Not that I know much about these things (this thread clearly shows that! :p) but they seem to hold their value surprisingly well.

I did 2k in 7:40 yesterday, which considering I posted a 9:42 3 weeks ago (pretty much the first time I started rowing properly) is pretty damn good for me!

It's definitely given me the boost to get back on and post some better times. Only thing is I'm now contemplating going on to the harder 5k or stick with the 2k and start improving my times for a shorter burst. 2k seems a little short and I'm trying to burn as many calories as possible in the gym these days.

What do you think guys? Stick with 2k, or go to 5k? I suppose I could always split it up?
 
Whey, the thread's back.

I got my PB for 2km down to about 7:15, then had a few weeks of weddings and unholy drinking and ruined myself. I'm at about 7:30 for the 2k, but because it's over so quickly I'm going to start doing the 5km. Another reason is that I only burn about 150 calories doing the 2km, and would like to burn more.

I like the advice of sticking to the target religously and going with it even though it doesnt feel like much at the start, I have a habit of shooting off and paying for it later in the row.

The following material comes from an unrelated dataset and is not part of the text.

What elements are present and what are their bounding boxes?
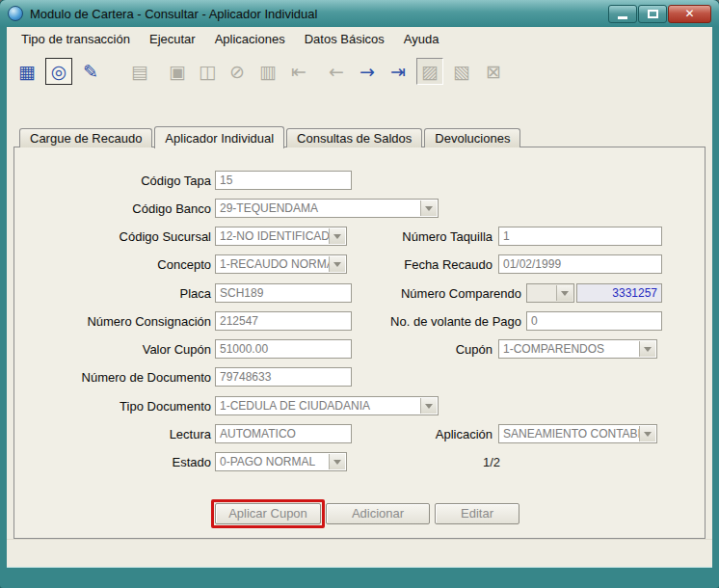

Anybody find their wrists ache on occasions after using the rowing machine? I play a lot of guitar and my fretting hand feels it after.
 
I've just got back from the gym and did the 5k. Was a bit apprehensive at first, but after I got into a steady rhythm it wasn't too bad.

For the most part I averaged about 1:58-2:00/500m, with the last 500 metres about 1:50 and got something in the region of ~19:35. I could've pushed harder throughout, but I didn't want to go off crazy and then burn 10 mins in. :p

Definitely feels better to start with 5k than 2k though. My arms were burning and my legs felt good when I went on the cycling machine after. Much more of a warm up than the manic 2k that I've been doing up until now. Looking forward to getting my time down now.